A liberdade e a imunidade parlamentar não são uma garantia conferida ao político, mas ao eleitor e à democracia, pois, se o político ficar com receio de expor suas opiniões, sob pena de responsabilizações civis e penais, ele se calará e a democracia morrerá de inanição.
O tema é especialmente relevante neste momento em que se discutem a imunidade parlamentar e a regulação das plataformas sociais e os riscos de que as manifestações de cunho político possam sofrer censura.
Vamos a um exemplo prosaico: a frase que se lê de modo frequente nas redes sociais — “O presidente é um incompetente, corrupto e está destruindo o país”. Ou algo ainda mais extremo: “O presidente merece morrer”. Essas frases, ditas sem que lhes acompanhe qualquer plano concreto de ação, podem ser consideradas criminosas e, assim, censuradas?
Assumindo, para facilitar o debate, que sim, teremos imediatamente outro problema: como garantir que o critério utilizado valerá para os dois lados do espectro político?

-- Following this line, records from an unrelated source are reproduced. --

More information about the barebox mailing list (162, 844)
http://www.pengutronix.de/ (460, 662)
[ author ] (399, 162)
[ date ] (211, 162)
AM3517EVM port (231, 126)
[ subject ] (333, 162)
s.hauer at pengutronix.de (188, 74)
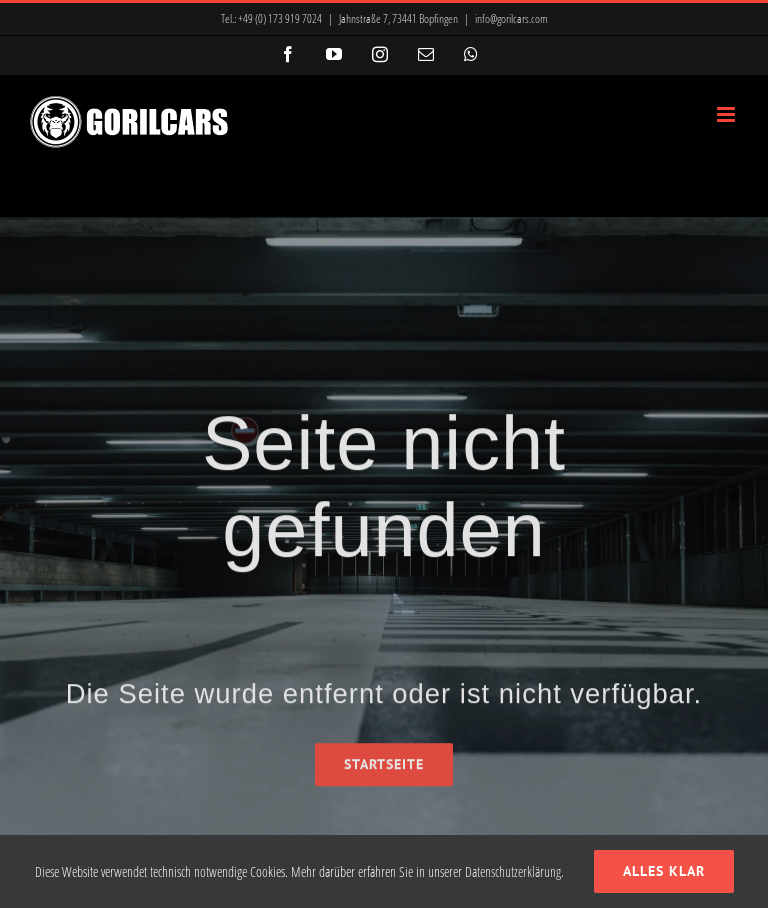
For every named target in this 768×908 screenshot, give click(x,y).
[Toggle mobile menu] (727, 114)
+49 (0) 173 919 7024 (280, 18)
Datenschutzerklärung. (514, 871)
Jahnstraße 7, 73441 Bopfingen (398, 18)
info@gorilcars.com (511, 18)
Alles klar (664, 871)
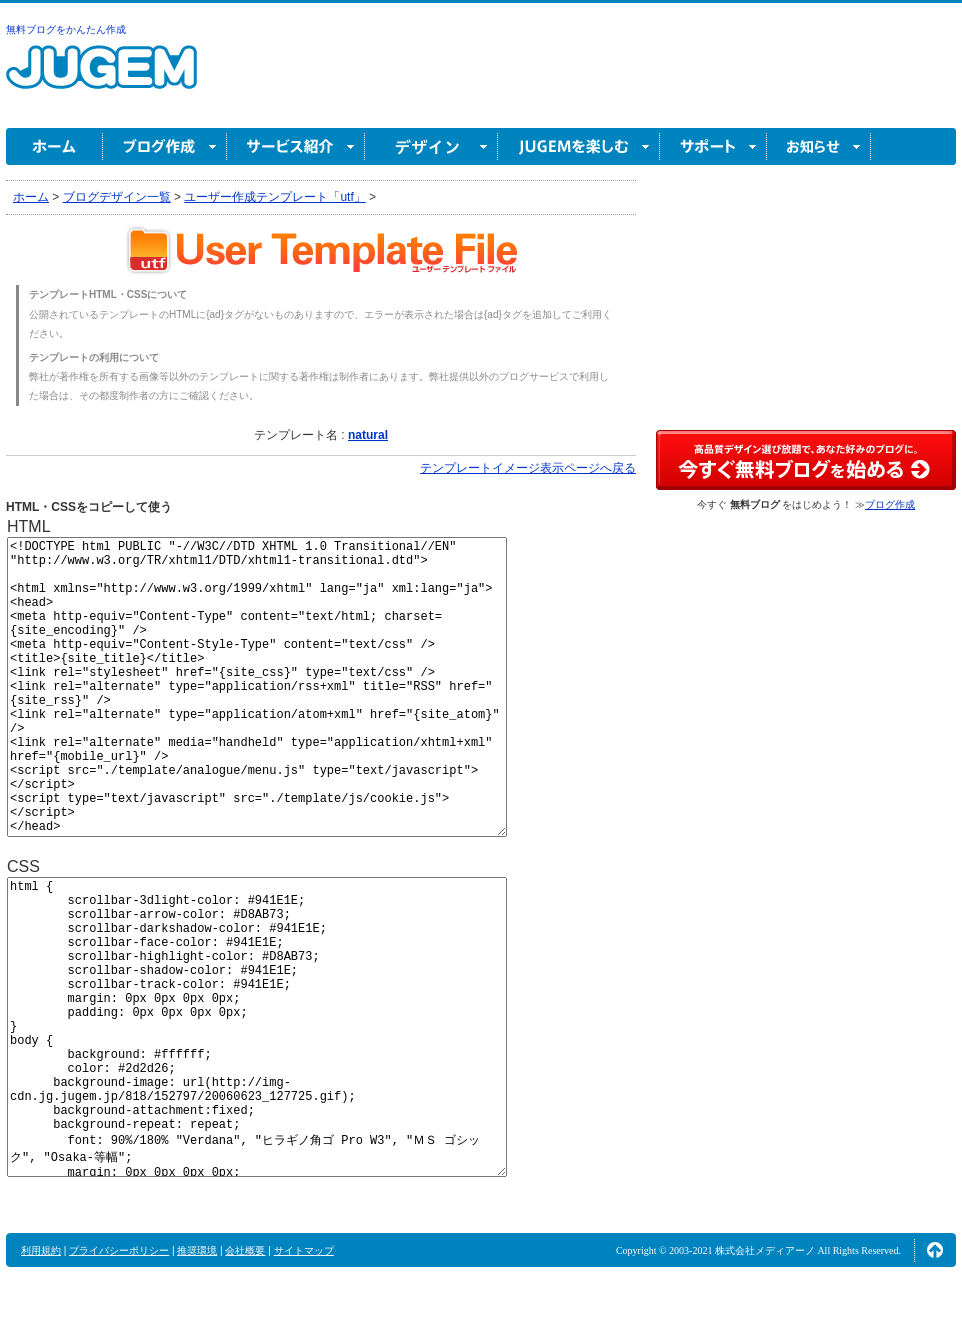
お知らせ (819, 146)
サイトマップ (304, 1250)
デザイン (431, 146)
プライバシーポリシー (119, 1250)
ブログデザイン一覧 (117, 197)
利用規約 (41, 1250)
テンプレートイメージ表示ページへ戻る (528, 468)
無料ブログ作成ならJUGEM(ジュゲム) (101, 78)
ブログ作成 (165, 146)
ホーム (54, 146)
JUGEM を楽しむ (579, 146)
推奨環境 (197, 1250)
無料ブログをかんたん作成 (66, 29)
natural (368, 435)
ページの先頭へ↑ (935, 1250)
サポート (713, 146)
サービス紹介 (296, 146)
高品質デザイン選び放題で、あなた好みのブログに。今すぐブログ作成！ (806, 460)
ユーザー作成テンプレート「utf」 (274, 197)
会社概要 (245, 1250)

Havendo discrepância, a frase poderá ser vista como um desabafo, quiçá uma brincadeira ou, quem sabe, uma ameaça concreta ao governante e à própria democracia.

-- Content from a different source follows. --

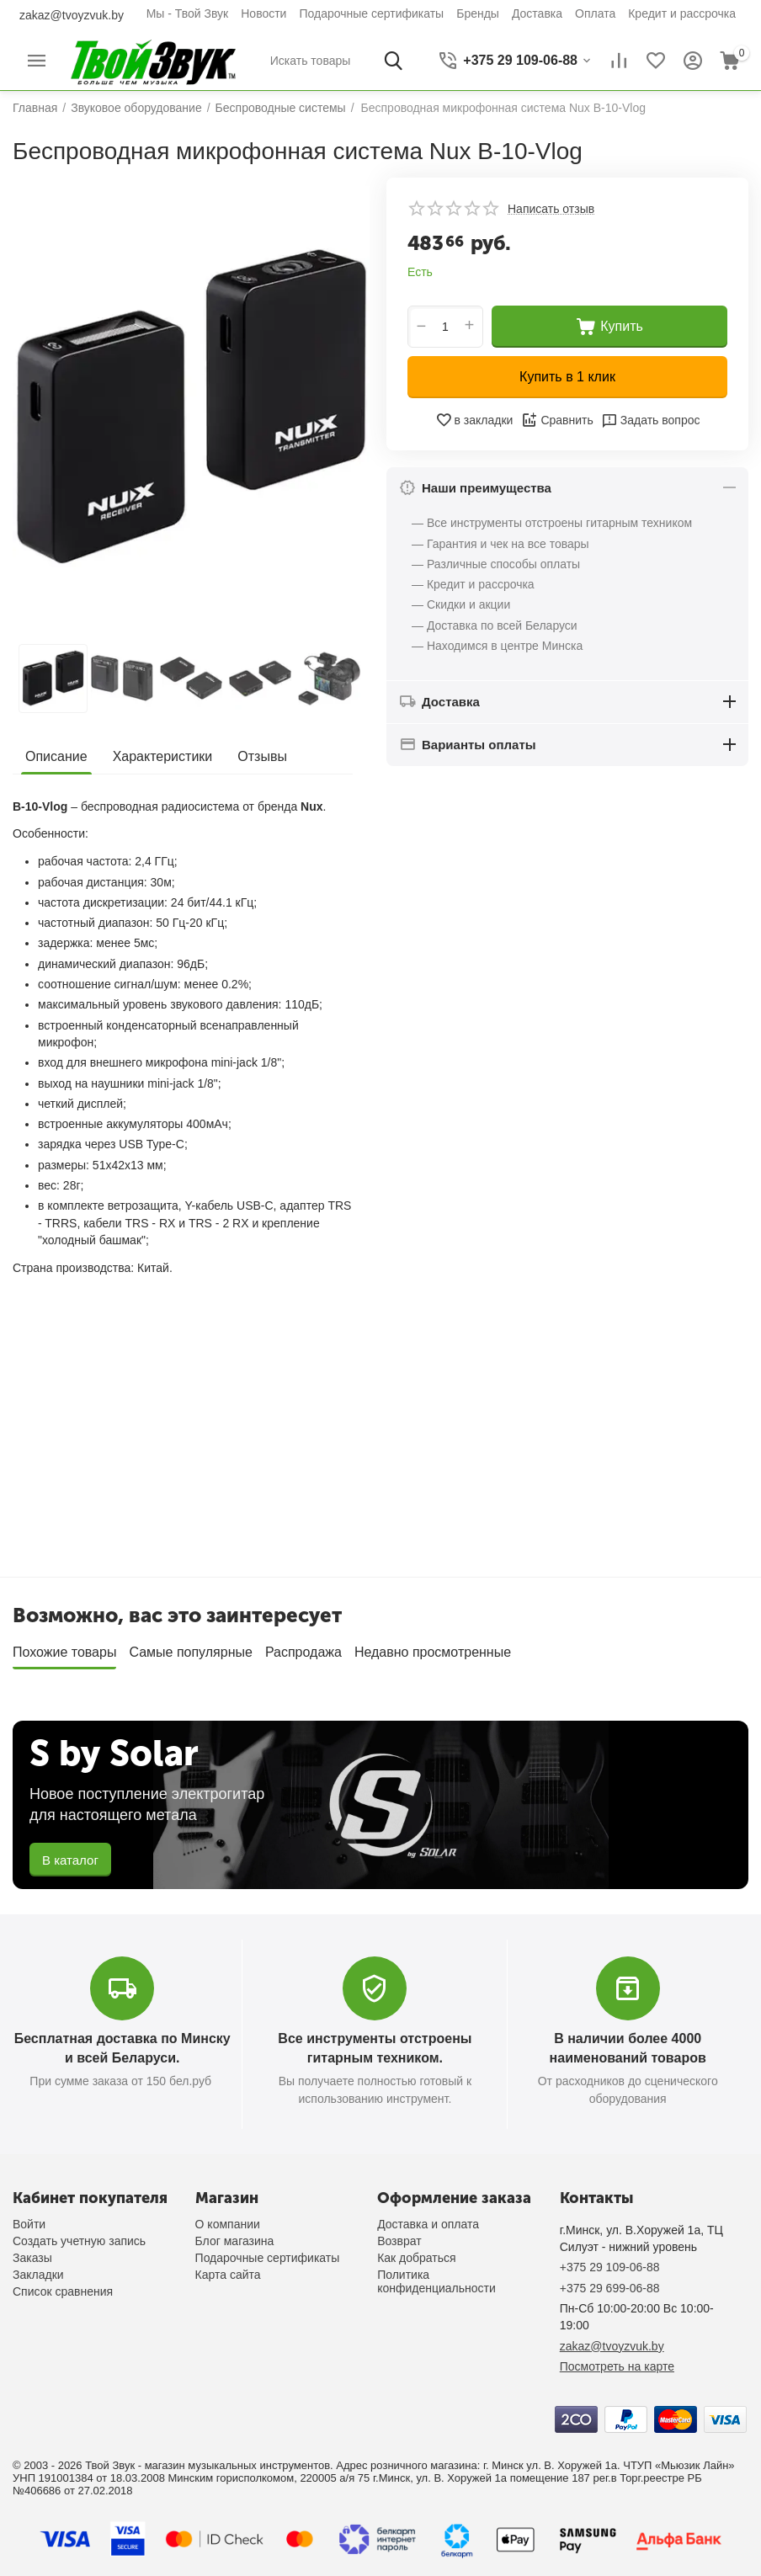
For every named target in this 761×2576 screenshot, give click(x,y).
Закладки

Quando se abre a caixa de ferramentas da censura, torna-se difícil usá-la com parcimônia e imparcialidade. E mais difícil ainda fechá-la.
Lamentável que os amplos movimentos que, a justo título, se levantaram contra a edição do AI-5 estejam silenciosos ou mesmo apoiando a vaga censória que ameaça deitar seu manto sobre o Brasil.
Como em 1984, as palavras começam a se moldar aos caprichos do poder: a liberdade vira escravidão, a ignorância é força, e o ato de pensar se torna um crime. Estamos no limiar de ver o Ministério da Verdade surgir sob novas vestes, com algoritmos ao invés de arquivos de papel, mas com o mesmo propósito: decidir o que pode ser dito, pensado ou até sonhado.
Cabe-nos resistir, pois a censura, uma vez instalada, não se limita a silenciar vozes. Ela destrói a essência do que significa ser livre.
Sergio Lewin – Advogado e Fundador da Lexum.